Damit sind drei Linien angedeutet, auf denen die Überlegungen zu einer nicht-anthropozentrischen Soziologie weitergeführt und vertieft werden könnten: das Verhältnis zur philosophischen Anthropologie, die Einbeziehung anderer soziologischer Theorien und die ethnologische bzw. ethno-methodologische Perspektive.

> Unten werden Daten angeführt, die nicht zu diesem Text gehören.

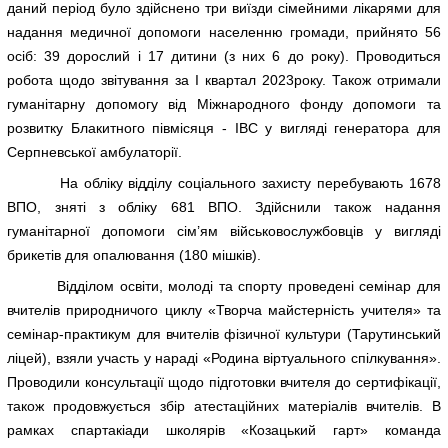
даний період було здійснено три виїзди сімейними лікарями для
надання медичної допомоги населенню громади, прийнято 56
осіб: 39 дорослий і 17 дитини (з них 6 до року). Проводиться
робота щодо звітування за I квартал 2023року. Також отримали
гуманітарну допомогу від Міжнародного фонду допомоги та
розвитку Блакитного півмісяця - IBC у вигляді генератора для
Серпневської амбулаторії.
На обліку відділу соціального захисту перебувають 1678
ВПО, зняті з обліку 681 ВПО. Здійснили також надання
гуманітарної допомоги сім’ям військовослужбовців у вигляді
брикетів для опалювання (180 мішків).
Відділом освіти, молоді та спорту проведені семінар для
вчителів природничого циклу «Творча майстерність учителя» та
семінар-практикум для вчителів фізичної культури (Тарутинський
ліцей), взяли участь у нараді «Родина віртуального спілкування».
Проводили консультації щодо підготовки вчителя до сертифікації,
також продовжується збір атестаційних матеріалів вчителів. В
рамках спартакіади школярів «Козацький гарт» команда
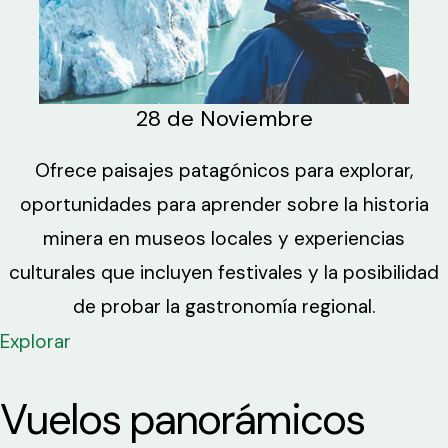
28 de Noviembre
Ofrece paisajes patagónicos para explorar,
oportunidades para aprender sobre la historia
minera en museos locales y experiencias
culturales que incluyen festivales y la posibilidad
de probar la gastronomía regional.
Explorar
Vuelos panorámicos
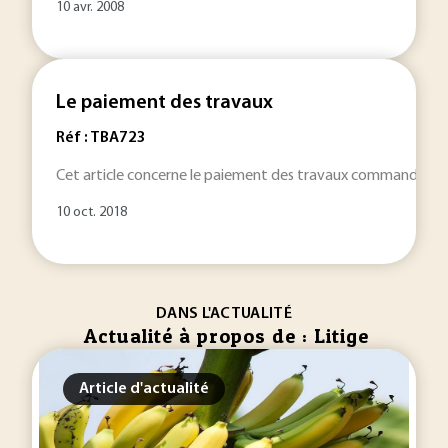
10 avr. 2008
Le paiement des travaux
Réf : TBA723
Cet article concerne le paiement des travaux commandés, c’est
10 oct. 2018
DANS L'ACTUALITÉ
Actualité à propos de : Litige
Article d'actualité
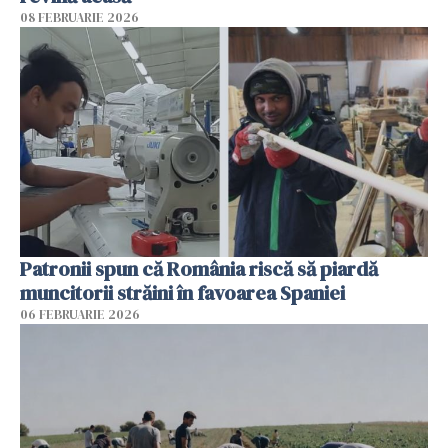
08 FEBRUARIE 2026
Patronii spun că România riscă să piardă
muncitorii străini în favoarea Spaniei
06 FEBRUARIE 2026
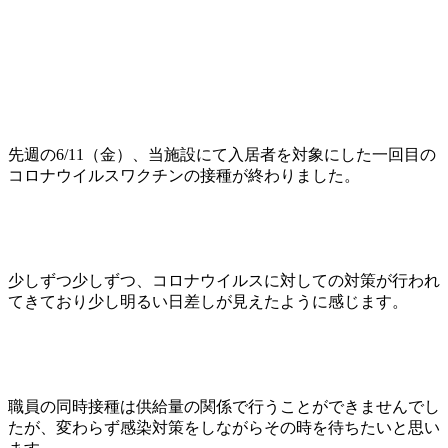
先週の6/11（金）、当施設にて入居者を対象にした一回目の
コロナウイルスワクチンの接種が終わりました。
少しずつ少しずつ、コロナウイルスに対しての対策が行われ
てきており少し明るい日差しが見えたように感じます。
職員の同時接種は供給量の関係で行うことができませんでし
たが、変わらず感染対策をしながらその時を待ちたいと思い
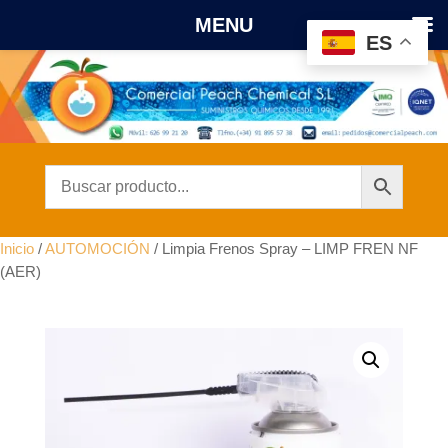
MENU
ES
Inicio
/
AUTOMOCIÓN
/ Limpia Frenos Spray – LIMP FREN NF
(AER)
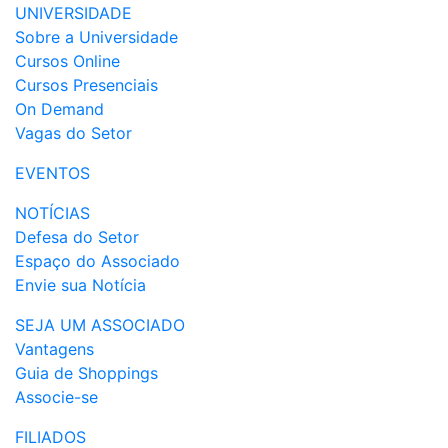
UNIVERSIDADE
Sobre a Universidade
Cursos Online
Cursos Presenciais
On Demand
Vagas do Setor
EVENTOS
NOTÍCIAS
Defesa do Setor
Espaço do Associado
Envie sua Notícia
SEJA UM ASSOCIADO
Vantagens
Guia de Shoppings
Associe-se
FILIADOS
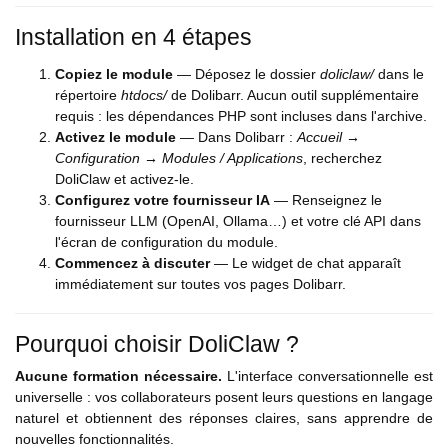
Installation en 4 étapes
Copiez le module
— Déposez le dossier
doliclaw/
dans le
répertoire
htdocs/
de Dolibarr. Aucun outil supplémentaire
requis : les dépendances PHP sont incluses dans l'archive.
Activez le module
— Dans Dolibarr :
Accueil →
Configuration → Modules / Applications
, recherchez
DoliClaw et activez-le.
Configurez votre fournisseur IA
— Renseignez le
fournisseur LLM (OpenAI, Ollama…) et votre clé API dans
l'écran de configuration du module.
Commencez à discuter
— Le widget de chat apparaît
immédiatement sur toutes vos pages Dolibarr.
Pourquoi choisir DoliClaw ?
Aucune formation nécessaire.
L'interface conversationnelle est
universelle : vos collaborateurs posent leurs questions en langage
naturel et obtiennent des réponses claires, sans apprendre de
nouvelles fonctionnalités.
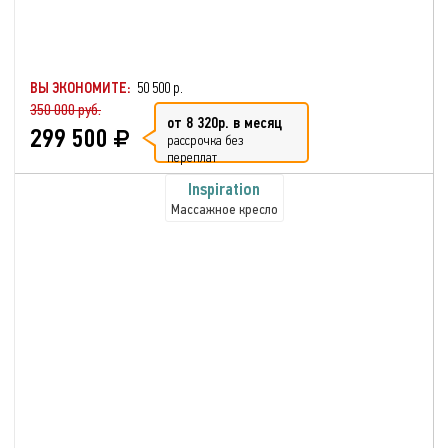
ВЫ ЭКОНОМИТЕ:
50 500 р.
350 000 руб.
от 8 320р. в месяц
299 500
рассрочка без
переплат
Inspiration
Массажное кресло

5. Differenzen und gemeinsame Fluchtlinien
Abschließend soll kurz die Frage beantwortet werden, was Latour und Foucault unter "Moderne" verstehen; nebenbei werde ich einige weitere Differenzen und Gemeinsamkeiten skizzieren. Ihre Nähe zeigt sich vor allem darin, daß beide das Bewusstsein nicht als Grundlage des Sozialen nehmen. Aber vielleicht läßt sich auch in dem impliziten (hohen) Status der Semiotik bzw. der Linguistik eine Gemeinsamkeit erkennen. Für Latour soll nämlich die Semiotik als "Infrasprache" an die Stelle der soziologischen Metasprache treten.57 Foucault zeichnet am Ende der Ordnung der Dinge einige Fluchtlinien, auf denen sich der anthropologischen Struktur der Humanwissenschaften entkommen ließe.58 Dabei setzt er seine Hoffnungen auf die Disziplinen der Psychoanalyse, der Linguistik und der Ethnologie.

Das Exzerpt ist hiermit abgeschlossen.